• _What to work on_
In the records that follow, find the line with "van het corrigeren van complicaties te"; from there, retype every line exactly through the line with "verplaatst.", which also belongs to the answer.

───── Material for this exercise ─────

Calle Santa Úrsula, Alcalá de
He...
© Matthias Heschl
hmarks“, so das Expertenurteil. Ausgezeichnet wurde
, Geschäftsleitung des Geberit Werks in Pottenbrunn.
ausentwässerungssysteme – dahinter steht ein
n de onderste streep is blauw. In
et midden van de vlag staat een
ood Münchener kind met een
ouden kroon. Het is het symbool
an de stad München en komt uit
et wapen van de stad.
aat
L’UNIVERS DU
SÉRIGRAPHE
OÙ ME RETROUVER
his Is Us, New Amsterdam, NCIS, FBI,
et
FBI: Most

─────
───── Material for this exercise ─────

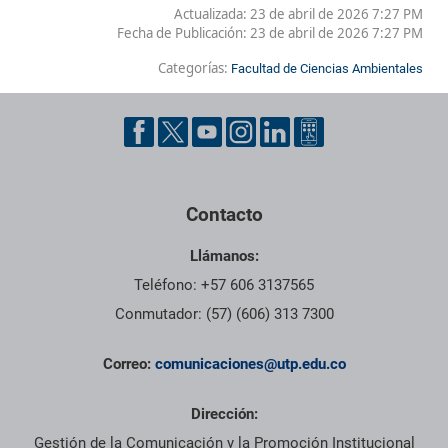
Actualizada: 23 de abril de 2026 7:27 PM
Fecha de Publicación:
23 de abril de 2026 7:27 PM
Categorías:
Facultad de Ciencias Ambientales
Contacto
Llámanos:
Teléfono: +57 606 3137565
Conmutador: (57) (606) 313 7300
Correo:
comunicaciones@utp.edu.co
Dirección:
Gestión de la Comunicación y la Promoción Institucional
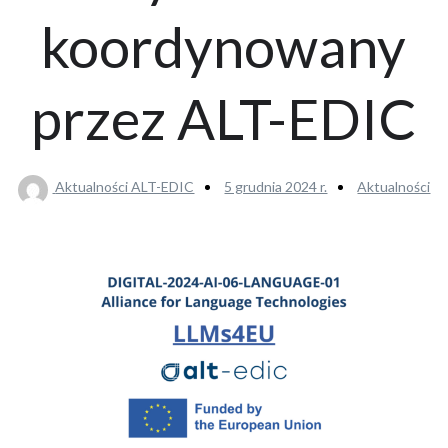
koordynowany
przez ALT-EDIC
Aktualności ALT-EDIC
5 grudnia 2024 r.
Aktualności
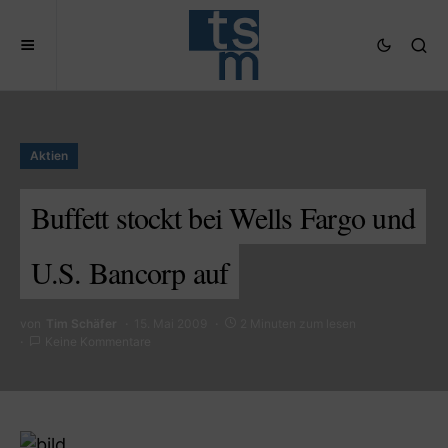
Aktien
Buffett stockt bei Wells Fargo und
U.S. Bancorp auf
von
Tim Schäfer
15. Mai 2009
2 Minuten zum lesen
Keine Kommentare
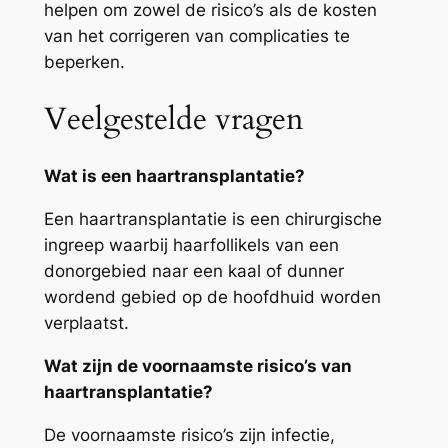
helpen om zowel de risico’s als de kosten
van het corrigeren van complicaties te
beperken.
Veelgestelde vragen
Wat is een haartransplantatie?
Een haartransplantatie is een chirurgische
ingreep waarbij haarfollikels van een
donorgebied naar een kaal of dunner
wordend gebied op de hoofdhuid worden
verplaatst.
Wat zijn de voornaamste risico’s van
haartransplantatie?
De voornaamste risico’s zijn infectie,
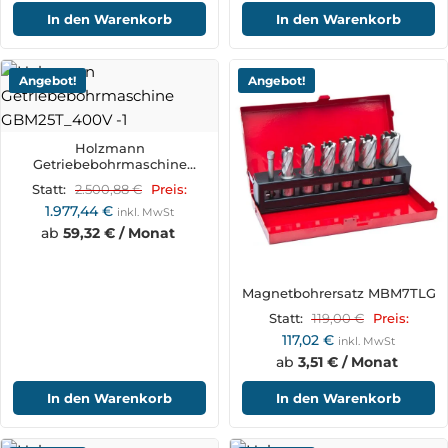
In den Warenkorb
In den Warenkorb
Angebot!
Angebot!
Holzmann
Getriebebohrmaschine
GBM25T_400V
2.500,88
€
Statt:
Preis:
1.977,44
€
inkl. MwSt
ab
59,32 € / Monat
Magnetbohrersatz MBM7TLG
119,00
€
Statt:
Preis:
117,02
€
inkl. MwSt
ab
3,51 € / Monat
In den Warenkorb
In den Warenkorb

─────

• _Written response_
van het corrigeren van complicaties te
beperken.
Veelgestelde vragen
Wat is een haartransplantatie?
Een haartransplantatie is een chirurgische
ingreep waarbij haarfollikels van een
donorgebied naar een kaal of dunner
wordend gebied op de hoofdhuid worden
verplaatst.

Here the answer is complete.